Und etwas, dass auch erläutert werden sollte -noch einmal-, ist der gebrauch des missverständlichen  Wortes „Nationalismus“, der (besonders in Deutschland) ein sehr negatives Echo hervorbringt. Die spanischen Machthabern sagen jetzt oft, dass der katalanische Nationalismus die spanische Lage unnötig erschwert. Gleichzeitig wird verleugnet, dass es einen spanischen Nationalismus gibt -der wahre Grund für Spaniens Irrwege- , eine Verleugnung, dass die Ereignisse immer wieder als falsch entlarvt haben. Ohne den spanischen Ultranationalismus  wären die Skandalprozesse gegen katalanische Politiker undenkbar gewesen. Was aber der katalanische Nationalismus betrifft, wird es, meines Erachtens, sehr gut von Vicent Partal beschrieben: „Der Ort wo man geboren ist und die Flagge die dort flattert, beschreiben nicht unbedingt, wer man ist… Wenn das persönliche Streben sich selbst zu entdecken zu einem Kampf für eine kollektive Identität führt… dann sagen wir, dass wir Nationalisten sind. Weil der Nationalismus ist was wir dann praktizieren, nennen wir es so oder wie auch immer. Und das besteht  aus der Tatsache, dass wir eine Vereinigung von freien Bürgern sind, die wir selbst als Nation betrachten, und möchten, dass diese Nation, und infolgedessen ihre Rechte, von anderen anerkannt werden. So einfach ist das…“   ( https://www.vilaweb.cat/noticies/lariet-de-lenemic-com-a-argument-de-la-censura-ii/  )

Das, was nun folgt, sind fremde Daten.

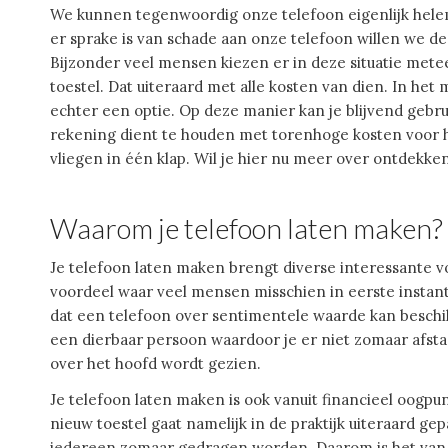
We kunnen tegenwoordig onze telefoon eigenlijk helem
er sprake is van schade aan onze telefoon willen we d
Bijzonder veel mensen kiezen er in deze situatie met
toestel. Dat uiteraard met alle kosten van dien. In het
echter een optie. Op deze manier kan je blijvend gebru
rekening dient te houden met torenhoge kosten voor h
vliegen in één klap. Wil je hier nu meer over ontdekke
Waarom je telefoon laten maken?
Je telefoon laten maken brengt diverse interessante vo
voordeel waar veel mensen misschien in eerste instantie n
dat een telefoon over sentimentele waarde kan beschi
een dierbaar persoon waardoor je er niet zomaar afstan
over het hoofd wordt gezien.
Je telefoon laten maken is ook vanuit financieel oogp
nieuw toestel gaat namelijk in de praktijk uiteraard g
iedereen zomaar gedragen worden. Daarom is het van ze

Und die Bitte um Anerkennung der eigenen Rechte bringt mit sich, die der anderen, eine offene Grundeinstellung und die Bereitschaft zu einem verträglichen Gleichgewicht mit allen Bürgern zu kommen. Das hat natürlich nichts gemein mit dem Nationalismus faschistischer oder totalitärer Prägung. Und deswegen sagt auch Partal, dass in den Debatten über Nationalismus das wichtigste das Adjektiv ist (aggressiv oder defensiv, ausschließender oder integrierender) und nicht der Name.

Und das ist wichtig zu wissen, weil, wann das Nachlassen der Pandemie es wieder erlaubt, wird in Katalonien wieder der ruf nach Unabhängigkeit kräftiger als früher zu horen sein. Bis dann aber kann das politische Panorama sowohl in Spanien als auch in Katalonien große Änderungen erfahren haben.